Pygmy Goat Malware Targets Sophos Firewalls: NCSC Issues Alert
The United Kingdom’s National Cyber Security Centre (NCSC) has released a report on the malware “Pygmy Goat,” designed to breach Sophos XG firewall network devices. This malware has been used in attacks attributed to Chinese hackers.
Last week, Sophos detailed years-long attacks by Chinese groups targeting network perimeter devices. A central tool in these attacks is a rootkit—a malicious program disguised as Sophos files, embedded in devices for clandestine access. The malware is complex, employing advanced techniques to conceal and maintain device access.

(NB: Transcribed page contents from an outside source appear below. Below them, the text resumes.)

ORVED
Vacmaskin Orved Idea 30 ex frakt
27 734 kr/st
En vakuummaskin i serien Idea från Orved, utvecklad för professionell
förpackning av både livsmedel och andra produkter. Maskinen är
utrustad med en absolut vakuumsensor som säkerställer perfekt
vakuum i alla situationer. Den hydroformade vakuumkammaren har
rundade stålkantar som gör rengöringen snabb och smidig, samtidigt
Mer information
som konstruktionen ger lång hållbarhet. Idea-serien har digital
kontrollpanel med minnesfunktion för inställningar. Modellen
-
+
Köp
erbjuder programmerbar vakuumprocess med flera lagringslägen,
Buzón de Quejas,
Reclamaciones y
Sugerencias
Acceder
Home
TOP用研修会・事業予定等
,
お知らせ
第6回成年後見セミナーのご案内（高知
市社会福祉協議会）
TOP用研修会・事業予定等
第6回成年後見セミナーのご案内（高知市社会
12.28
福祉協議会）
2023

Although the NCSC report does not directly identify specific hacker groups, the described tactics resemble the “Castletap” technique, which Mandiant has associated with Chinese intelligence services. Sophos also confirmed the use of this rootkit in 2022 attacks linked to the hacking group “Tstark.”

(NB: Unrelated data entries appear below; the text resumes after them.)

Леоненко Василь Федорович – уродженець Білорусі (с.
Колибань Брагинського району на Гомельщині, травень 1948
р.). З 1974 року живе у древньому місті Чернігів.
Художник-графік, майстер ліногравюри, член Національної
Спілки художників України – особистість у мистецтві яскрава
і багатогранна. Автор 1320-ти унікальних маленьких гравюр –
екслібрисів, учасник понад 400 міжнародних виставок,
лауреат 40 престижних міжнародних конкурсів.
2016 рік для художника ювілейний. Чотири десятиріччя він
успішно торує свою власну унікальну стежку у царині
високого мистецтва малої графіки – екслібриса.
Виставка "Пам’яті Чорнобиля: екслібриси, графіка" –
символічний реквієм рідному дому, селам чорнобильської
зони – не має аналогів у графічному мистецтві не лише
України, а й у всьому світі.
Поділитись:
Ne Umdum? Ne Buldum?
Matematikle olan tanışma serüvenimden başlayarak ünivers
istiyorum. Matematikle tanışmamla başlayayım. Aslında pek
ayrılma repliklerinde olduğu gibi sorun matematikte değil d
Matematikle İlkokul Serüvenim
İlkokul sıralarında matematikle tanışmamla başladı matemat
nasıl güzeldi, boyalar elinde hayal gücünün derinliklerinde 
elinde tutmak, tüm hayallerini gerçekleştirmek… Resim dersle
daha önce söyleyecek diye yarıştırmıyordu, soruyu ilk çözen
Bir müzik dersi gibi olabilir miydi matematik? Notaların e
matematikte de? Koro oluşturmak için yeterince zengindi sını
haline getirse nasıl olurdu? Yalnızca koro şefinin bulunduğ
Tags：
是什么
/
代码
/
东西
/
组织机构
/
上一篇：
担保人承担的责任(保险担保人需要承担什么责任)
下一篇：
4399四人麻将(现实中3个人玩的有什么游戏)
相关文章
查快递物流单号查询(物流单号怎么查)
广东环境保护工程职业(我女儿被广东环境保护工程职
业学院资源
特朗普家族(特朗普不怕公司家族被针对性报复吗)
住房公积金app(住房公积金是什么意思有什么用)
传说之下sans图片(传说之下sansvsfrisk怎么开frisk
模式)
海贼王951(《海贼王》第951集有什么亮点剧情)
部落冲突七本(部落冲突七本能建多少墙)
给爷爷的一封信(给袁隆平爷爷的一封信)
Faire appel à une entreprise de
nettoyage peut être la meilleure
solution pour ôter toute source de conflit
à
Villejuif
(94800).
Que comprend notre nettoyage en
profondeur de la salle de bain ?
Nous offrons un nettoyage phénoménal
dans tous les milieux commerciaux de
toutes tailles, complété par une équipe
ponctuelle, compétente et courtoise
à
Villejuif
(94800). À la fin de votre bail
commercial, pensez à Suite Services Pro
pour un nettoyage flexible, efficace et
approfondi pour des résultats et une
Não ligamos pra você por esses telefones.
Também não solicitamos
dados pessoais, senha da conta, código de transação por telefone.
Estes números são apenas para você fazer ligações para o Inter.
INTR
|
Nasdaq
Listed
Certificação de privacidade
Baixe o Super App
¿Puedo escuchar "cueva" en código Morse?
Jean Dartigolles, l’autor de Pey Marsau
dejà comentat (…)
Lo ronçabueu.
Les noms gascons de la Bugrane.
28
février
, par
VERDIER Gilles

Sophos researchers found two instances of the malicious “libsophos.so” file, which exploited the CVE-2022-1040 vulnerability (CVSS score: 9.8) in Sophos Firewall. One compromised device belonged to a critical government entity, while the other was with its technology partner.
“Pygmy Goat” is a hacking tool in the form of the “libsophos.so” file, granting hackers covert access to Linux-based devices, including the Sophos XG firewall. The malware uses the LD_PRELOAD environment variable to load its code into the SSH daemon (sshd) and intercept functions responsible for handling incoming connections.
The program monitors SSH traffic for so-called “magic bytes” in the first 23 bytes of each packet. When such a sequence is detected, the connection is identified as a backdoor session, and the program redirects it to an internal Unix socket for communication with the command server.
The malware also listens on an ICMP socket, awaiting encrypted packets containing an IP and port for connecting to the command server, after which it initiates a reverse connection via TLS. To evade detection, “Pygmy Goat” uses a counterfeit certificate resembling FortiGate CA from Fortinet to blend into network environments with Fortinet devices.
Upon establishing an SSH connection, the malware simulates data exchanges to appear legitimate on monitoring tools. The command server can instruct “Pygmy Goat” to perform tasks such as launching a command shell, capturing network traffic, managing cron jobs, and setting up a reverse SOCKS5 proxy for covert data exchange.
The NCSC report includes file hashes, YARA and Snort rules for early detection of “Pygmy Goat” activity. It also recommends monitoring files such as /lib/libsophos.so, /tmp/.sshd.ipc, and encrypted ICMP packets, as well as the use of LD_PRELOAD in sshd processes, which may indicate infection by this malware.